* [WHAT IS BEING ASKED]:
Which lines of the data contain the string "System"? Show each of them.

........

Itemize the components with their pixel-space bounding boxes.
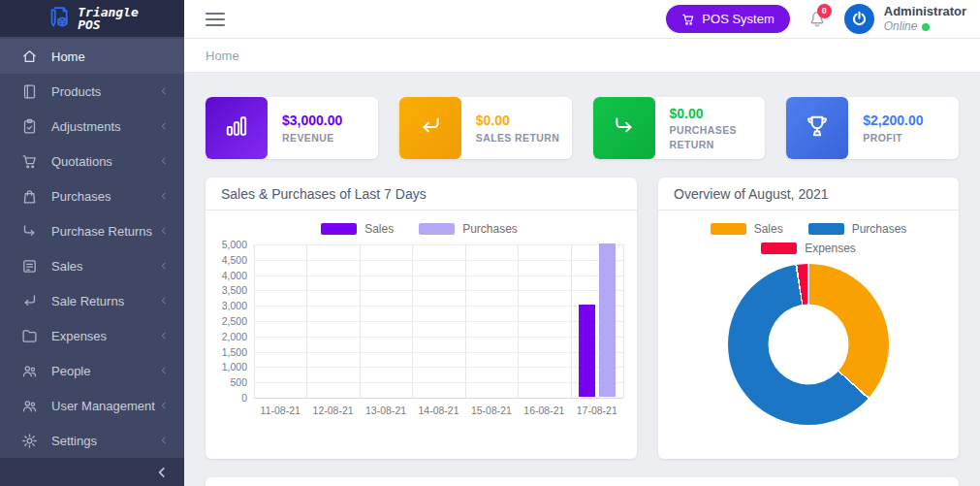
legend-swatch xyxy=(808,223,844,235)
sidebar-item-label: Products xyxy=(51,84,159,99)
bar-purchases-17-08-21 xyxy=(599,243,616,397)
power-icon xyxy=(850,10,869,28)
sidebar-item-label: Sales xyxy=(51,259,159,274)
chevron-left-icon xyxy=(159,226,169,236)
cart-icon xyxy=(681,13,695,26)
donut-chart-title: Overview of August, 2021 xyxy=(658,178,959,211)
hamburger-menu-icon[interactable] xyxy=(205,9,225,30)
dashboard-content: $3,000.00REVENUE$0.00SALES RETURN$0.00PU… xyxy=(184,73,980,486)
bar-chart-icon xyxy=(224,113,249,143)
user-info: Administrator Online xyxy=(884,4,966,34)
chevron-left-icon xyxy=(159,121,169,131)
expenses-icon xyxy=(21,328,38,344)
sales-purchases-chart-panel: Sales & Purchases of Last 7 Days SalesPu… xyxy=(205,178,637,459)
home-icon xyxy=(21,49,38,65)
user-name: Administrator xyxy=(884,4,966,19)
sidebar: TrianglePOS HomeProductsAdjustmentsQuota… xyxy=(0,0,184,486)
bar-chart-legend: SalesPurchases xyxy=(215,222,623,236)
sidebar-collapse-button[interactable] xyxy=(0,458,184,486)
chevron-left-icon xyxy=(159,191,169,201)
sidebar-item-user-management[interactable]: User Management xyxy=(0,388,184,423)
stat-iconbox xyxy=(399,97,461,159)
notification-badge: 0 xyxy=(817,4,832,18)
stat-iconbox xyxy=(593,97,655,159)
corner-down-right-icon xyxy=(612,113,637,143)
chevron-left-icon xyxy=(159,296,169,306)
legend-swatch xyxy=(761,243,797,254)
stat-value: $2,200.00 xyxy=(863,111,923,130)
donut-chart xyxy=(728,264,889,425)
sidebar-item-home[interactable]: Home xyxy=(0,39,184,74)
legend-item-expenses[interactable]: Expenses xyxy=(761,242,856,255)
user-avatar[interactable] xyxy=(844,4,874,34)
sidebar-item-label: Quotations xyxy=(51,154,159,169)
bar-chart-y-axis: 05001,0001,5002,0002,5003,0003,5004,0004… xyxy=(215,244,254,398)
legend-item-sales[interactable]: Sales xyxy=(321,222,394,236)
chevron-left-icon xyxy=(159,436,169,445)
chevron-left-icon xyxy=(155,466,169,479)
breadcrumb: Home xyxy=(205,49,239,63)
sidebar-item-settings[interactable]: Settings xyxy=(0,423,184,458)
sidebar-item-adjustments[interactable]: Adjustments xyxy=(0,109,184,144)
sidebar-item-label: User Management xyxy=(51,399,159,413)
bottom-panel xyxy=(205,477,959,486)
chevron-left-icon xyxy=(159,331,169,340)
user-status: Online xyxy=(884,19,966,34)
sidebar-item-label: Purchase Returns xyxy=(51,224,159,239)
main-area: POS System 0 Administrator xyxy=(184,0,980,486)
sidebar-item-sale-returns[interactable]: Sale Returns xyxy=(0,283,184,318)
sidebar-item-purchase-returns[interactable]: Purchase Returns xyxy=(0,213,184,248)
sidebar-item-people[interactable]: People xyxy=(0,353,184,388)
sidebar-item-label: People xyxy=(51,364,159,378)
sidebar-item-expenses[interactable]: Expenses xyxy=(0,318,184,353)
trophy-icon xyxy=(805,113,830,143)
chevron-left-icon xyxy=(159,156,169,166)
stat-iconbox xyxy=(786,97,848,159)
stat-card-sales-return: $0.00SALES RETURN xyxy=(399,97,572,159)
sidebar-item-purchases[interactable]: Purchases xyxy=(0,178,184,213)
sales-icon xyxy=(21,258,38,275)
sidebar-item-products[interactable]: Products xyxy=(0,74,184,109)
overview-donut-panel: Overview of August, 2021 SalesPurchasesE… xyxy=(658,178,959,459)
user-management-icon xyxy=(21,398,38,414)
stat-label: SALES RETURN xyxy=(476,131,559,146)
notifications-button[interactable]: 0 xyxy=(807,10,827,29)
stats-row: $3,000.00REVENUE$0.00SALES RETURN$0.00PU… xyxy=(205,97,959,159)
sidebar-item-quotations[interactable]: Quotations xyxy=(0,144,184,178)
chevron-left-icon xyxy=(159,401,169,410)
brand-logo[interactable]: TrianglePOS xyxy=(0,0,184,37)
legend-item-purchases[interactable]: Purchases xyxy=(808,222,907,236)
stat-card-purchases-return: $0.00PURCHASES RETURN xyxy=(593,97,766,159)
bar-sales-17-08-21 xyxy=(579,305,595,397)
people-icon xyxy=(21,363,38,379)
chevron-left-icon xyxy=(159,366,169,375)
products-icon xyxy=(21,83,38,100)
stat-card-revenue: $3,000.00REVENUE xyxy=(205,97,378,159)
purchase-returns-icon xyxy=(21,223,38,240)
sale-returns-icon xyxy=(21,293,38,309)
stat-value: $3,000.00 xyxy=(282,111,342,130)
sidebar-item-label: Home xyxy=(51,49,169,64)
donut-chart-legend: SalesPurchasesExpenses xyxy=(692,222,925,255)
quotations-icon xyxy=(21,153,38,170)
sidebar-item-sales[interactable]: Sales xyxy=(0,248,184,283)
sidebar-item-label: Adjustments xyxy=(51,119,159,134)
pos-system-button[interactable]: POS System xyxy=(666,5,789,33)
stat-label: PROFIT xyxy=(863,131,923,146)
legend-swatch xyxy=(419,223,455,235)
breadcrumb-bar: Home xyxy=(184,39,980,73)
legend-item-sales[interactable]: Sales xyxy=(711,222,783,236)
sidebar-item-label: Purchases xyxy=(51,189,159,204)
bar-chart-plot xyxy=(254,244,623,398)
legend-item-purchases[interactable]: Purchases xyxy=(419,222,518,236)
settings-icon xyxy=(21,433,38,449)
chevron-left-icon xyxy=(159,261,169,271)
stat-value: $0.00 xyxy=(670,104,766,123)
brand-name: TrianglePOS xyxy=(78,6,139,32)
sidebar-nav: HomeProductsAdjustmentsQuotationsPurchas… xyxy=(0,37,184,458)
online-status-dot xyxy=(922,23,930,31)
chevron-left-icon xyxy=(159,86,169,96)
top-header: POS System 0 Administrator xyxy=(184,0,980,39)
bar-chart-title: Sales & Purchases of Last 7 Days xyxy=(205,178,637,211)
bar-chart-x-axis: 11-08-2112-08-2113-08-2114-08-2115-08-21… xyxy=(254,405,623,416)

........

* [RESULT]:
main-area: POS System 0 Administrator xyxy=(184,0,980,486)
pos-system-button[interactable]: POS System xyxy=(666,5,789,33)
top-header: POS System 0 Administrator xyxy=(184,0,980,39)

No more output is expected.